Now remove the resin part from the mould just as you did before with your pattern.
Having removed the part from the form, you have to finish it by sanding. Working with resin is different than working with styrene. Resin is much harder, so you can't cut or sand it as easily as styrene, but it won't smear as soon as styrene, and its stability is far superior. This also means that it's rather brittle, so it won't bend but rather break on stress.
Any air bubbles left may be filled with wax as previously described, but only after you've finished with the sanding process - or the wax will melt.
Resin parts ready after clean-up, and painted.
Casting in Hard Metals
Don't you really dislike the styrene's poor stability? Haven't you ever cursed the stuff when you needed a firm part but hadn't it? Soft, bending, breaking? I won't even speak of all the (non-) "working" features of the kits in our youth, such as retractable landing gears, closing wheel well doors, movable control surfaces, most of which had to be glued tight sooner or later for structural fatigue.
One of the most unnerving things to me has always been rigging plastic model ships, especially since I've also built wooden ones and can compare. In plastic kits, the upper spars are so soft that you have to be very careful during rigging in order not to bend the masts. And if you succeeded in doing so, this does not prevent from material fatigue over the years, until one clumsy touch can break your USS Constitution's bowsprit and leave you with your hands more than full of work - as happened to me recently.
If you have got good contact with a laboratory technician, you might somehow talk her or him into casting some of your most critical styrene stuff into metal, a thing with obvious benefits. With a little luck, you might even arrive at a price that satisfies both parties...
Dental technicians cast not only gold alloys, but also non precious metals, such as a Cobalt-Chromium-Molybdene alloy that is very stable yet lightweight. Even very thin parts may be cast into a very rigid copies.
The other possibility is casting in brass, which is used as "phantom" metal for training purposes instead of gold alloy. Brass is much softer than Co-Cr-Mo, so that you might finish the parts yourself - the latter would rather require industry-standard equipment to obtain the smooth surface finish. Still the brass parts should be sufficiently rigid in most cases.

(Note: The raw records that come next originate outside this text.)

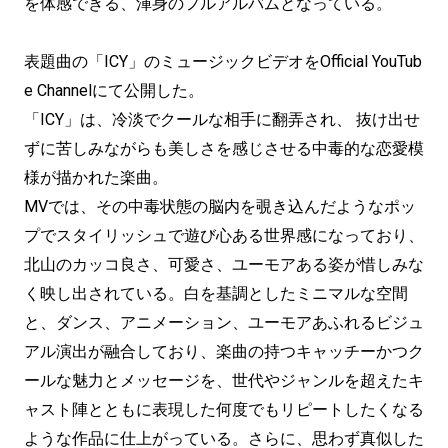
を体感できる、渾身のフルアルバムとなっている。
表題曲の「ICY」のミュージックビデオをOfficial YouTub
e Channelにて公開した。
「ICY」は、冷淡でクールな相手に翻弄され、 抜け出せ
ずに苦しみながらも美しさを感じさせる中毒的な恋愛模
様が描かれた楽曲。
MVでは、その中毒状態の脳内を覗き込んだようなポッ
プでスタイリッシュで遊び心ある世界感になっており、
北山のカッコ良さ、可愛さ、ユーモアある姿が惜しみな
く映し出されている。白を基調としたミニマルな空間
と、ダンス、アニメーション、ユーモアあふれるビジュ
アル演出が融合しており、楽曲の持つキャッチーかつク
ールな魅力とメッセージを、世代やジャンルを超えたキ
ャスト陣とともに表現した何度でもリピートしたくなる
ような作品に仕上がっている。さらに、思わず真似した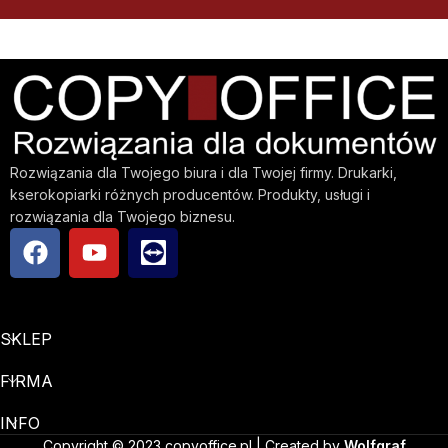
Rozwiązania dla Twojego biura i dla Twojej firmy. Drukarki,
kserokopiarki różnych producentów. Produkty, usługi i
rozwiązania dla Twojego biznesu.
SKLEP
FIRMA
INFO
Copyright © 2023 copyoffice.pl | Created by
Wolfgraf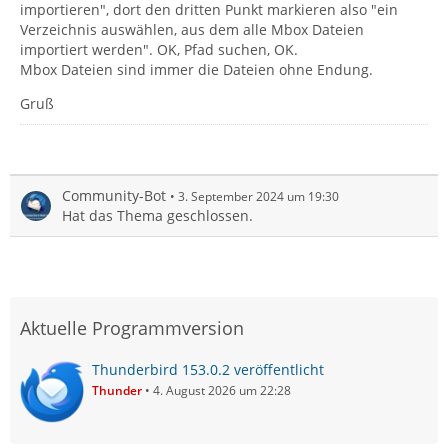
importieren", dort den dritten Punkt markieren also "ein
Verzeichnis auswählen, aus dem alle Mbox Dateien
importiert werden". OK, Pfad suchen, OK.
Mbox Dateien sind immer die Dateien ohne Endung.
Gruß
Community-Bot
3. September 2024 um 19:30
Hat das Thema geschlossen.
Aktuelle Programmversion
Thunderbird 153.0.2 veröffentlicht
Thunder
4. August 2026 um 22:28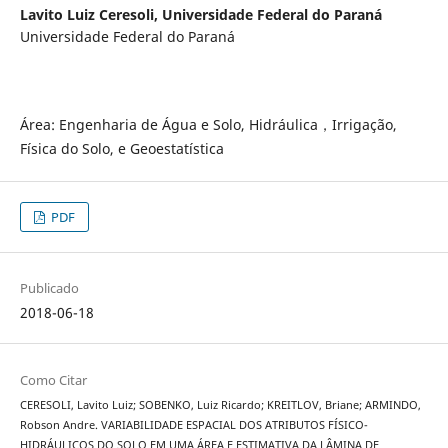
Lavito Luiz Ceresoli,
Universidade Federal do Paraná
Universidade Federal do Paraná
Área: Engenharia de Água e Solo, Hidráulica，Irrigação,
Física do Solo, e Geoestatística
PDF
Publicado
2018-06-18
Como Citar
CERESOLI, Lavito Luiz; SOBENKO, Luiz Ricardo; KREITLOV, Briane; ARMINDO,
Robson Andre. VARIABILIDADE ESPACIAL DOS ATRIBUTOS FÍSICO-
HIDRÁULICOS DO SOLO EM UMA ÁREA E ESTIMATIVA DA LÂMINA DE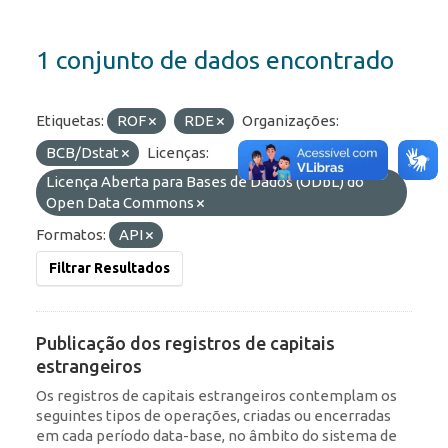
1 conjunto de dados encontrado
Etiquetas:
ROF
RDE
Organizações:
BCB/Dstat
Licenças:
Licença Aberta para Bases de Dados (ODbL) do
Open Data Commons
Formatos:
API
Filtrar Resultados
Publicação dos registros de capitais
estrangeiros
Os registros de capitais estrangeiros contemplam os
seguintes tipos de operações, criadas ou encerradas
em cada período data-base, no âmbito do sistema de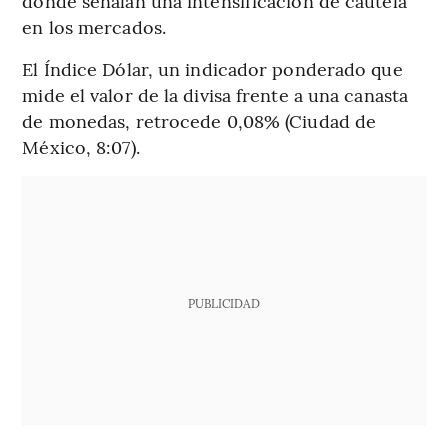
donde señalan una intensificación de cautela
en los mercados.
El Índice Dólar, un indicador ponderado que
mide el valor de la divisa frente a una canasta
de monedas, retrocede 0,08% (Ciudad de
México, 8:07).
PUBLICIDAD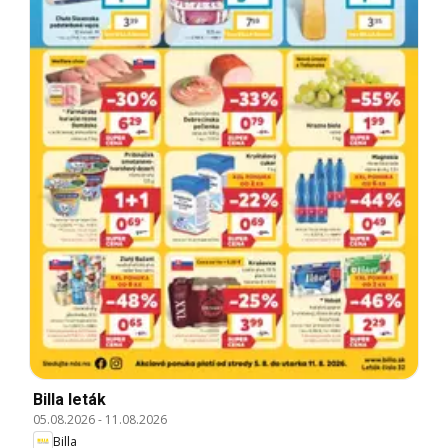
Billa leták
05.08.2026
-
11.08.2026
Billa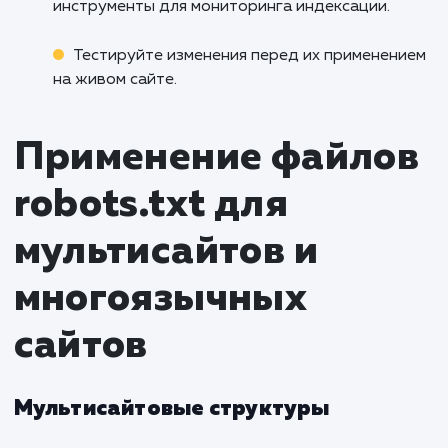
какие страницы посещались роботами
определить, работает ли файл robots.
корректно.
Частые ошибки и к
их избежать
Примеры распространенных
проблем с файлом robots.txt
Слишком широкая блокировка
: Запрет на
индексацию большого количества страниц может
негативно сказаться на видимости сайта.
Использование комментариев неправильно
: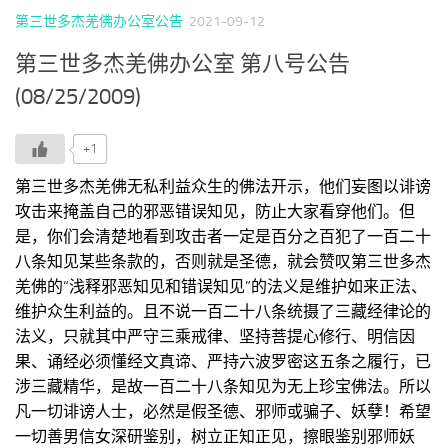
第三世多杰羌佛办公室公告
2021-09-12
第三世多杰羌佛办公室 第八号公告
(08/25/2009)
+1
第三世多杰羌佛无私利益众生的佛法开示，他们妄图以诽谤
攻击来掩盖自己的邪恶错误知见，防止大家看穿他们。但
是，你们会清楚地看到攻击者一定是百分之百犯了一百二十
八条知见某些条款的，否则就是圣德，就会赞叹第三世多杰
羌佛的“浅释邪恶知见和错误知见”的法义是维护如来正法、
维护众生利益的。且不说一百二十八条统摄了三藏经律论的
法义，只就其中严守三乘戒律、坚持菩提心修行、明信因
果、诵经必须懂经文真谛、严持六波罗密这五条之履行，已
涉三藏精华，是故一百二十八条知见为无上珍宝佛法。所以
凡一切诽谤人士，必然是假圣德、邪师或骗子、妖孽！希望
一切善男信女深研鉴别，树立正知正见，擦眼鉴别邪师妖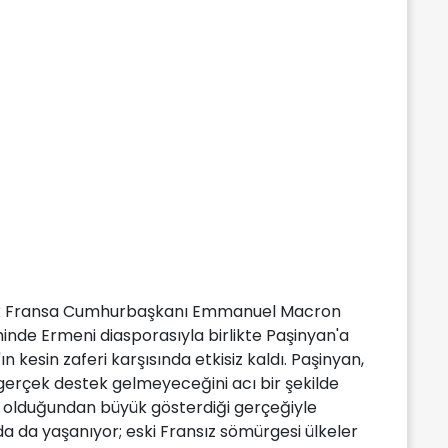
ak Fransa Cumhurbaşkanı Emmanuel Macron
inde Ermeni diasporasıyla birlikte Paşinyan'a
kesin zaferi karşısında etkisiz kaldı. Paşinyan,
gerçek destek gelmeyeceğini acı bir şekilde
ni olduğundan büyük gösterdiği gerçeğiyle
'da da yaşanıyor; eski Fransız sömürgesi ülkeler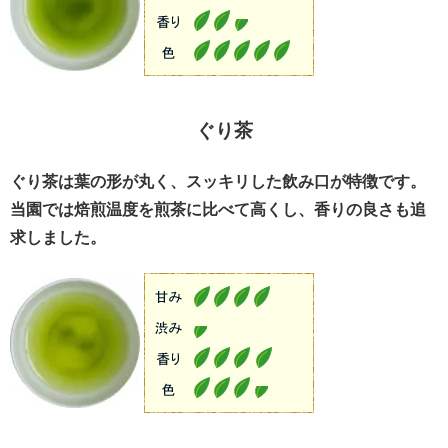
ぐり茶
ぐり茶は葉の形が丸く、スッキリした飲み口が特徴です。
当園では焙煎温度を煎茶に比べて高くし、香りの良さも追
求しました。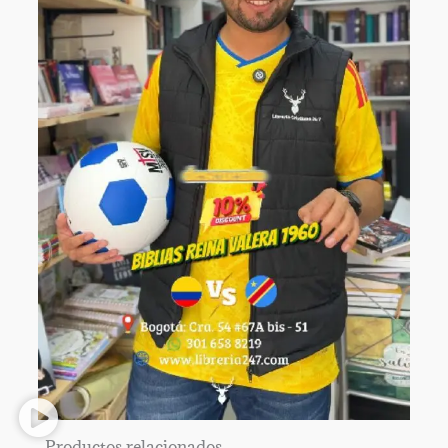
Productos relacionados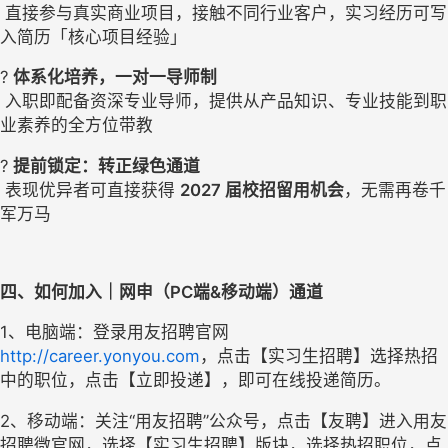
 直接参与真实商业项目，接触不同行业客户，实习经历可写
入简历「核心项目经验」
? 
体系化培养，一对一导师制
 入职即配备资深专业导师，提供从产品知识、专业技能到职
业素养的全方位带教
? 
提前锁定：转正绿色通道
 表现优异者可直接获得 
2027 届校招留用机会
，无需再卷千
军万马
四、如何加入｜网申（PC端&移动端）通道
1、电脑端：登录用友招聘官网 
http://career.yonyou.com
，点击【实习生招聘】选择热招
中的职位，点击【立即投递】，即可在线投递简历。
2、移动端：关注“用友招聘”公众号，点击【友聘】进入用友
招聘微官网，选择【实习生招聘】版块，选择热招职位，点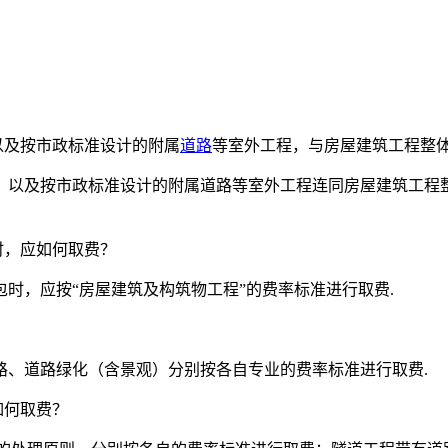
以及按市政标准设计的附属
道路
等室外工程，与房屋建筑工程整
）以及按市政标准设计的附属道路等室外工程连同房屋建筑工程
时，应如何取费？
时，应按“房屋建筑及构筑物工程”的费率标准进行取费.
？
路、道路绿化（含景观）分别按各自专业的费率标准进行取费.
如何取费？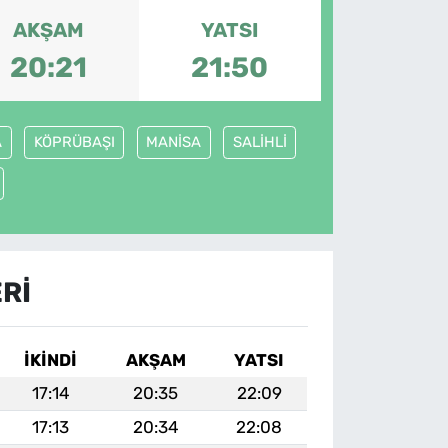
AKŞAM
YATSI
20:21
21:50
A
KÖPRÜBAŞI
MANİSA
SALİHLİ
RI
İKINDI
AKŞAM
YATSI
17:14
20:35
22:09
17:13
20:34
22:08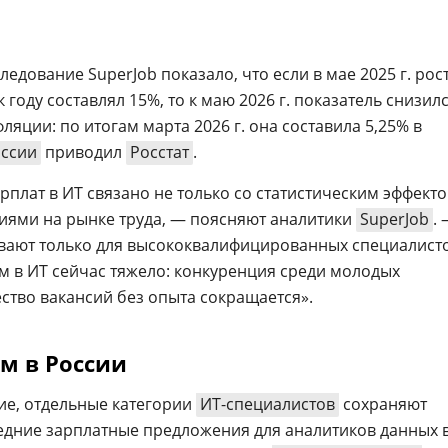
ледование SuperJob показало, что если в мае 2025 г. рос
 году составлял 15%, то к маю 2026 г. показатель снизил
ляции: по итогам марта 2026 г. она составила 5,25% в
оссии
приводил
Росстат
.
плат в ИТ связано не только со статистическим эффект
ниями на рынке труда, — поясняют аналитики
SuperJob
.
ивают только для высококвалифицированных специалист
ам в ИТ сейчас тяжело: конкуренция среди молодых
ество вакансий без опыта сокращается».
м в России
ие, отдельные категории
ИТ-специалистов
сохраняют
едние зарплатные предложения для аналитиков данных в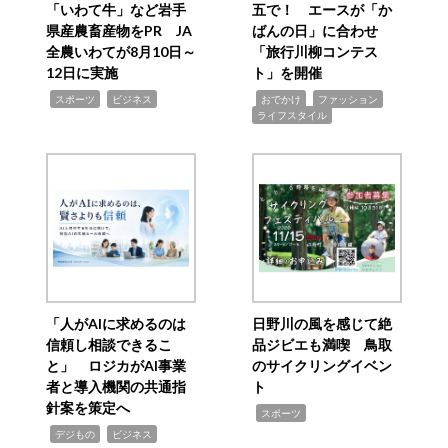
「いわて牛」など岩手
五で！ エースが「か
県産農畜産物をPR JA
ばんの日」に合わせ
全農いわてが8月10日～
「旅行川柳コンテス
12日に実施
ト」を開催
,
,
,
,
,
スポーツ
ビジネス
おでかけ
ファッション
ライフスタイル
「人がAIに求めるのは
日野川の風を感じて絶
信頼し相談できるこ
品ジビエも満喫 鳥取
と」 ロジカがAI事業
のサイクリングイベン
者と導入機関の共通指
ト
針案を策定へ
,
スポーツ
,
,
デジもの
ビジネス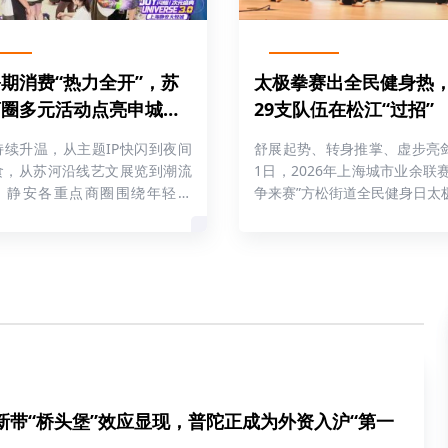
期消费“热力全开”，苏
太极拳赛出全民健身热
商圈多元活动点亮申城夏
29支队伍在松江“过招”
持续升温，从主题IP快闪到夜间
舒展起势、转身推掌、虚步亮剑
食，从苏河沿线艺文展览到潮流
1日，2026年上海城市业余联
动，静安各重点商圈围绕年轻客
争来赛”方松街道全民健身日太
新带“桥头堡”效应显现，普陀正成为外资入沪“第一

There is no problem in using styrene parts as masters for such casting. You should only remember to polish the styrene part to good surface finish as possible before casting, this implies less finishing work!
Since the casting itself needs to be done by a professional, we don't need to get into details of it. The technician will also normally remove the rests of the molding material with acids and sandblasting before he hands you the cast. Using fine-grit sandblasting already leaves surfaces that are not all too bad.
Finishing process on your side will involve separating the part from the sprue, removing any seams or bubbles and smoothing the part. Since the metal is much harder that plastic, you will need a Dremel tool or the like for the job. The sprues can be separated with a carbide disk, excesses then trimmed with grinding stones.
The surface can then be finished using rotating brass brushes and finally rubber polishers of varying coarseness, depending on the degree of shine desired.
Hard-metal casting is by no means everyday technique, nor is it cheap. Still it might pay off with models that require more rigidity for antennae, landing gears, tail hooks, masts and so on. Just remember all the items on your models that have broken over time, and ask yourself if your next work of art should be able to withstand some handling during years after it's finished... And you might team with several fellow modellers in order to reduce costs.